# [Task instructions]
From the material below, return exactly the lines starting at the one that holds "What a silly question." and ending at the one that holds "Silver Beach Pizza in St. Joseph at 68". Pictures stay out of the answer.

# [Dataset excerpts]
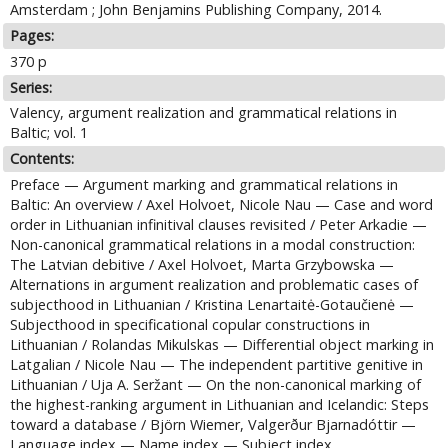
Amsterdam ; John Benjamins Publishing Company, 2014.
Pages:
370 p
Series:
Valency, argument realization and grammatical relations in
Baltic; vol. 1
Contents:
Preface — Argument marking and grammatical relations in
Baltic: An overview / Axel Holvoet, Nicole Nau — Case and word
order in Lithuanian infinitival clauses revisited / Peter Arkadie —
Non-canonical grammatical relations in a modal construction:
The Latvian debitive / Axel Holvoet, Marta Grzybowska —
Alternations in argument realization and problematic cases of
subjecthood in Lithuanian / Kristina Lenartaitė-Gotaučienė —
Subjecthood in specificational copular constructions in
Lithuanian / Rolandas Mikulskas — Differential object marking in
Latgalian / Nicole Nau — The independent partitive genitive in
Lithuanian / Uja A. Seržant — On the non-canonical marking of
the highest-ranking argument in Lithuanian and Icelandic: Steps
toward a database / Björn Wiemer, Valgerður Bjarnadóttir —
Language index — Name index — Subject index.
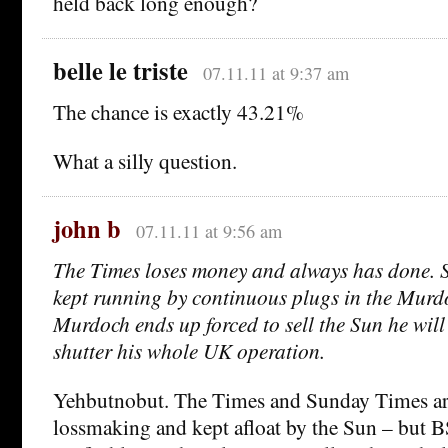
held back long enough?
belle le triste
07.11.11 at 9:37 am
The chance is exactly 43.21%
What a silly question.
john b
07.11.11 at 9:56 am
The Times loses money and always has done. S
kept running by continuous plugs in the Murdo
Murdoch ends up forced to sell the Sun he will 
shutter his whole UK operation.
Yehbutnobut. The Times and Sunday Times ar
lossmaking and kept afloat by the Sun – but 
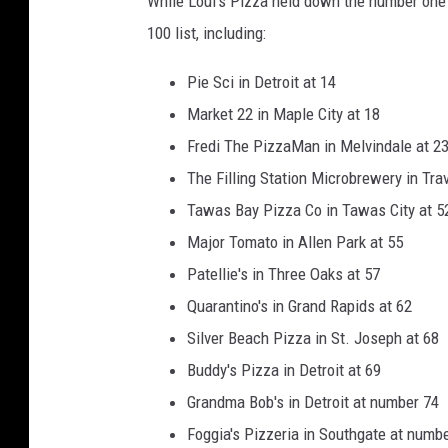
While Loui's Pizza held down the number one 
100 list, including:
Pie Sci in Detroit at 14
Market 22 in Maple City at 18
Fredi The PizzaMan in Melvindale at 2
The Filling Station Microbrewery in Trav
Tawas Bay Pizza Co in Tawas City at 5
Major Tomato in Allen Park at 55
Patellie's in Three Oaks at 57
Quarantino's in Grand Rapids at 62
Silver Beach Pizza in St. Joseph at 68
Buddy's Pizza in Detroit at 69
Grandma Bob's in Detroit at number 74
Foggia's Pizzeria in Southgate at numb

* * *

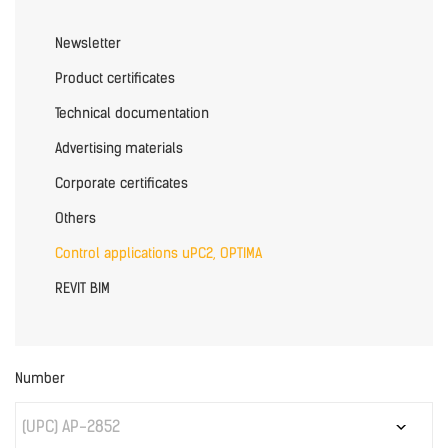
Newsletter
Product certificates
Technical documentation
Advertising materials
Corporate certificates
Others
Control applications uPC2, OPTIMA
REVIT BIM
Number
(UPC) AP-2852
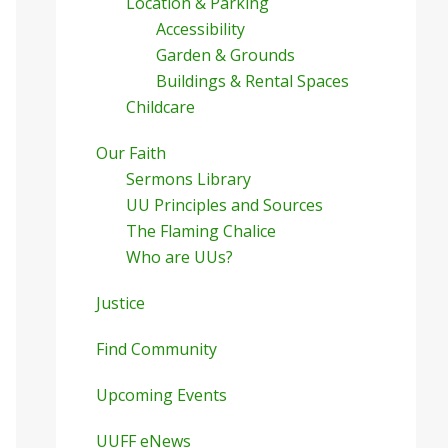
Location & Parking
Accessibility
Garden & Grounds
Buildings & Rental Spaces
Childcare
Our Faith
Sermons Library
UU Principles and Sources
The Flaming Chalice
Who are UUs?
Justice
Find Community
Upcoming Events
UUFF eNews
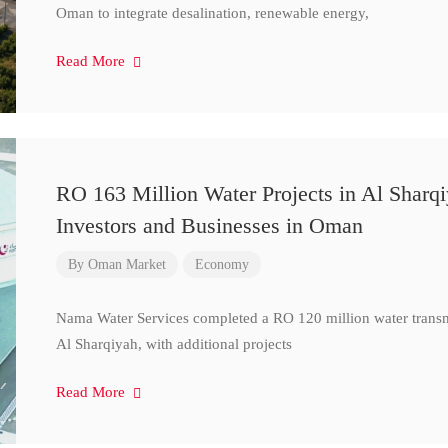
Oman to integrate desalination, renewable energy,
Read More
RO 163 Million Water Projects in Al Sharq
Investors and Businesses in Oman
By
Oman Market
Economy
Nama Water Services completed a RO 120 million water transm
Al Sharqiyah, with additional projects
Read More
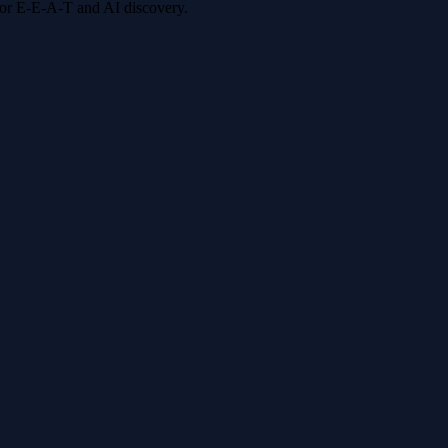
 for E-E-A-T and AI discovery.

# [Task answer]
What a silly question.
john b
07.11.11 at 9:56 am
The Times loses money and always has done. S
kept running by continuous plugs in the Murdo
Murdoch ends up forced to sell the Sun he will 
shutter his whole UK operation.
Yehbutnobut. The Times and Sunday Times ar
lossmaking and kept afloat by the Sun – but 
While Loui's Pizza held down the number one 
100 list, including:
Pie Sci in Detroit at 14
Market 22 in Maple City at 18
Fredi The PizzaMan in Melvindale at 2
The Filling Station Microbrewery in Trav
Tawas Bay Pizza Co in Tawas City at 5
Major Tomato in Allen Park at 55
Patellie's in Three Oaks at 57
Quarantino's in Grand Rapids at 62
Silver Beach Pizza in St. Joseph at 68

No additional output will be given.